For new features, default to False (fail closed). For established features behind a kill switch, default to True (fail open).

Flag Lifecycle

Flags accumulate. Old flags become technical debt. Enforce hygiene:

 1
 2
 3
 4
 5
 6
 7
 8
 9
10
11
12
13
14
15
16
# Track flag age
FLAG_METADATA = {
    "new_checkout": {
        "created": "2026-01-15",
        "owner": "payments-team",
        "expires": "2026-04-01",  # Remove after full rollout
        "jira": "PAY-1234"
    }
}

# CI check: fail if expired flags exist in code
def check_expired_flags():
    today = datetime.now().date()
    for flag, meta in FLAG_METADATA.items():
        if datetime.strptime(meta["expires"], "%Y-%m-%d").date() < today:
            raise Exception(f"Flag {flag} expired on {meta['expires']}. Remove it.")

Testing with Flags

Test both paths. Always.

 1
 2
 3
 4
 5
 6
 7
 8
 9
10
11
@pytest.mark.parametrize("flag_enabled", [True, False])
def test_checkout_flow(flag_enabled, mocker):
    mocker.patch("features.is_enabled", return_value=flag_enabled)
    
    response = client.post("/checkout", data=valid_cart)
    
    assert response.status_code == 200
    if flag_enabled:
        assert "new-checkout-confirmation" in response.text
    else:
        assert "classic-checkout-confirmation" in response.text

When Not to Use Feature Flags

Flags add complexity. Don’t use them for:

  • Database migrations — Use proper migration tools
  • API versioning — Use URL versioning or headers
  • Simple config — Environment variables are simpler
  • Permanent differences — If it’s never going away, it’s not a flag

Key Takeaways

Feature flags transform deployment from a high-stakes event into routine infrastructure.
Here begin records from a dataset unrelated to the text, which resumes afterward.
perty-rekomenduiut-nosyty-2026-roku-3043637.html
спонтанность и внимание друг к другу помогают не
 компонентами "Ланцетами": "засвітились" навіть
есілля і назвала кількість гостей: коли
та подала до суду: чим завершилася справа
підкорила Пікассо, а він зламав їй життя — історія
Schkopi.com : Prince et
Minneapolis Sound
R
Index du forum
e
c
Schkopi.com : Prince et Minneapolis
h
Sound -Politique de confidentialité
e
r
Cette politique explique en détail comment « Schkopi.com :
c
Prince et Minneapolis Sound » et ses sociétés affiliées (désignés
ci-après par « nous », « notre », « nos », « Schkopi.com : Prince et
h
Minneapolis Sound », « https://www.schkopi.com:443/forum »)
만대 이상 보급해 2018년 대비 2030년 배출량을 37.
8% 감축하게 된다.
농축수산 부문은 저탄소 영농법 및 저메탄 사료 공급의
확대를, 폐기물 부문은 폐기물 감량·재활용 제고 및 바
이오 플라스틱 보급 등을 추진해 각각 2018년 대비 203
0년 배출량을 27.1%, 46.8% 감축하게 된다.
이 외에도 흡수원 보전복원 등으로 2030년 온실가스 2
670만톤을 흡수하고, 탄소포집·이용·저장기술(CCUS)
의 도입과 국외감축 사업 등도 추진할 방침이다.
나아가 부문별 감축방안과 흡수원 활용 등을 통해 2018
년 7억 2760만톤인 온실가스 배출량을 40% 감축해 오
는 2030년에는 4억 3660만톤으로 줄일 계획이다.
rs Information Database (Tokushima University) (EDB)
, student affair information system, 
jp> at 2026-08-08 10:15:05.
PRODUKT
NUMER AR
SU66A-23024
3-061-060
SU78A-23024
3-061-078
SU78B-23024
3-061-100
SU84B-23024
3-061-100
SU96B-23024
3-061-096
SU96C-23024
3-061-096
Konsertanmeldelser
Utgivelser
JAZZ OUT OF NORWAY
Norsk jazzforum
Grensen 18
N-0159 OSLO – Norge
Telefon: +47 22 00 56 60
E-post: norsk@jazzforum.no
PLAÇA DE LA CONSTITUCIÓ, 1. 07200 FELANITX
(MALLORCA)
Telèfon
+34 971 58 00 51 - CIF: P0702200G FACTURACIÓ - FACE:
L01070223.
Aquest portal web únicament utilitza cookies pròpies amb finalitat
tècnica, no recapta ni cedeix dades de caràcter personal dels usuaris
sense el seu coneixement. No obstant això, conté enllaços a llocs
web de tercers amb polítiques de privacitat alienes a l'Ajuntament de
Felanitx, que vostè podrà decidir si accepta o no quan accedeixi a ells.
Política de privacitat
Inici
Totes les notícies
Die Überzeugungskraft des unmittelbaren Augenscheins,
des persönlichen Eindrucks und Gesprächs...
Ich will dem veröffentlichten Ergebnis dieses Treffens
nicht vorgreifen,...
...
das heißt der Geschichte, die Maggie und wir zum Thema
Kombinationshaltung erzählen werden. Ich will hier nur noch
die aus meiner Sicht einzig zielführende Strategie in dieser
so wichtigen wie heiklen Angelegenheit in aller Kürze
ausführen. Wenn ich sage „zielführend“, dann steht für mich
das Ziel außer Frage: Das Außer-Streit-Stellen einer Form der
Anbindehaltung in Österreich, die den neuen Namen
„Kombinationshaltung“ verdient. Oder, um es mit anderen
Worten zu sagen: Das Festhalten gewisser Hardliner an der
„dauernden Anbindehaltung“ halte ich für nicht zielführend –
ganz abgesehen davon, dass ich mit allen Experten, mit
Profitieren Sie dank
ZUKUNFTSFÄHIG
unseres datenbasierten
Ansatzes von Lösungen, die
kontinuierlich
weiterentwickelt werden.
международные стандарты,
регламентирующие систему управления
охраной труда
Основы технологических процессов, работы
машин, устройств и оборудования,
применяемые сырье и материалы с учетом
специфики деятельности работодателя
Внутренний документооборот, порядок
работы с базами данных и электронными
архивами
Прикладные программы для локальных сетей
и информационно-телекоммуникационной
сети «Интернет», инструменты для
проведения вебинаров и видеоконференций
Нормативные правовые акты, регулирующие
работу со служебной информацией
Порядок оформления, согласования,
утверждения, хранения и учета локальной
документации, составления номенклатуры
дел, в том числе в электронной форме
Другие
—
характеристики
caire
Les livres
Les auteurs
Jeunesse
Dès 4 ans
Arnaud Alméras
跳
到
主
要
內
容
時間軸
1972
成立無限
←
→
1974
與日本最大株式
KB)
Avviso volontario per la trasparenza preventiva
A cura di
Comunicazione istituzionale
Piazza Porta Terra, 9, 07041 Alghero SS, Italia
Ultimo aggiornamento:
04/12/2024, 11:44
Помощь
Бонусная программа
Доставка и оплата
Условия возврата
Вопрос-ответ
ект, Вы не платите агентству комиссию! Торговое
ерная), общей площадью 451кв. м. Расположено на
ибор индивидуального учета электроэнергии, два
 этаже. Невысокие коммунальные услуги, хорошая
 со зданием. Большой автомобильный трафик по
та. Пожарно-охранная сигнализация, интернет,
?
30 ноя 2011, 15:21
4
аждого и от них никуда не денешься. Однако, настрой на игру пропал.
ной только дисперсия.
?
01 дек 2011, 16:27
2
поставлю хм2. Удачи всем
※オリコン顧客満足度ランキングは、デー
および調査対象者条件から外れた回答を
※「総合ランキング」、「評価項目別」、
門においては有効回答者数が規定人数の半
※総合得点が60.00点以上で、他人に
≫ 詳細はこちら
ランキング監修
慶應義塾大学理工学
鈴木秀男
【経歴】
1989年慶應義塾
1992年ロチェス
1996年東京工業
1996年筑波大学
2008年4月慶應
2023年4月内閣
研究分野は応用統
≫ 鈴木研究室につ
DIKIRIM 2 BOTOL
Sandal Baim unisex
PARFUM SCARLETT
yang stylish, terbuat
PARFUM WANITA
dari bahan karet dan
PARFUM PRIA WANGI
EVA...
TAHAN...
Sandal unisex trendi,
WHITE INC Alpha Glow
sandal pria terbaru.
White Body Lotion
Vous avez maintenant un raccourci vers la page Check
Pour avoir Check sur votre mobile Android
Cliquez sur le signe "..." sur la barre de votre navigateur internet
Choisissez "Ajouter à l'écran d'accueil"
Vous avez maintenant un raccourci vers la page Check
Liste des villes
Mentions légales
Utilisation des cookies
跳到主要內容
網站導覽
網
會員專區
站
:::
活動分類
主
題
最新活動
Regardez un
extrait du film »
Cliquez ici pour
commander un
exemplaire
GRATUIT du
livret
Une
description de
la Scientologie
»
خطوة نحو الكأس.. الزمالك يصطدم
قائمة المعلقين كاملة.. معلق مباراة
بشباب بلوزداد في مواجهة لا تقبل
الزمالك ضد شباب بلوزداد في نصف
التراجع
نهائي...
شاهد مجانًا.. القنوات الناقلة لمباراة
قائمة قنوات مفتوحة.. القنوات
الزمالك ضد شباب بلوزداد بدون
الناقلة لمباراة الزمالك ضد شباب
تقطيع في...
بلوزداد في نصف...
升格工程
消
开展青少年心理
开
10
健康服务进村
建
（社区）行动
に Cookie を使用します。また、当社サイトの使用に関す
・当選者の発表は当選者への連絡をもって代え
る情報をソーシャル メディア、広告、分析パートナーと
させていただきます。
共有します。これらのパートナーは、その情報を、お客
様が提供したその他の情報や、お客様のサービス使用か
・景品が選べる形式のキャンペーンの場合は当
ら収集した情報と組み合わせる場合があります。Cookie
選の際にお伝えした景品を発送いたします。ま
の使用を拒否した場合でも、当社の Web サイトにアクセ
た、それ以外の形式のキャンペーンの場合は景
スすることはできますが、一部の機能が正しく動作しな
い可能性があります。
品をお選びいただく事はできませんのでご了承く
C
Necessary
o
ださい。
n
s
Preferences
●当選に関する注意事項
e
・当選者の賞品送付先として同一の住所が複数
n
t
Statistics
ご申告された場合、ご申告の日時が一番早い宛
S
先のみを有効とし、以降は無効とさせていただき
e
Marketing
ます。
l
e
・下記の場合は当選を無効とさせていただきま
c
They enable:

  1. Continuous deployment — Ship code daily, release features weekly
  2. Gradual rollouts — Catch problems at 1% instead of 100%
  3. Instant rollbacks — Flip a switch, not a deployment
  4. Experimentation — A/B test without separate infrastructure

Start simple. A JSON file and an if-statement. Graduate to a service when you need targeting rules and audit logs. The complexity should match your needs.


The best deployment is one nobody notices. Feature flags make that possible — code ships continuously while releases happen deliberately.